I'm seeing two nets on the right labelled "A" (no whiskers) and "E" (all whiskers). Given there's an English ham radio callsign lower left, I'm guessing those are "Antenna" and "Earth" (the latter connecting to something on the other side, resembling a ground plane as far as possible on this style of PCB.

There used to be push in / snap off pins for this purpose (made by Harwin) though spare resistor legs, soldered both sides, are a perfectly acceptable substitute.

In fact, searching the callsign (plus BREAN) brings up the author's website where you can buy kits of slightly more recent manufacture. So why not email the author, and ask him?

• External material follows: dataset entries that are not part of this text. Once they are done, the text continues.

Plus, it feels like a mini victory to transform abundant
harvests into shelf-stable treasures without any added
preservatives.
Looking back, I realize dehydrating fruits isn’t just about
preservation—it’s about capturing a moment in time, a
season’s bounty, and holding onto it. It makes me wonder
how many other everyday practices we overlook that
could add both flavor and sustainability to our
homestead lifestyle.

Adding BREAN to the search term yields some hints that this may have been a DSB transceiver published in Practical Wireless - possibly December 2006 edition.

Re: comment. It's possible some of the supposed "all via" nets are either guard bands, or they might connect different islands of ground plane. Just a hypothesis at the moment.

OK there IS copper on the other side ... cross-referencing the tiny holes on the top of the board (without spot face cutter insulation rings) with the whiskered pads in the question, quite a lot of the traces match (I can't see every one)

As @DewiMorgan points out in a comment, these holes are ones where the top side copper hasn't been stripped. Some of these holes may be populated by a component leg, which should (if practical) be soldered both sides. Then it would be good practice to treat the remaining ones as vias (insert wire, solder both sides).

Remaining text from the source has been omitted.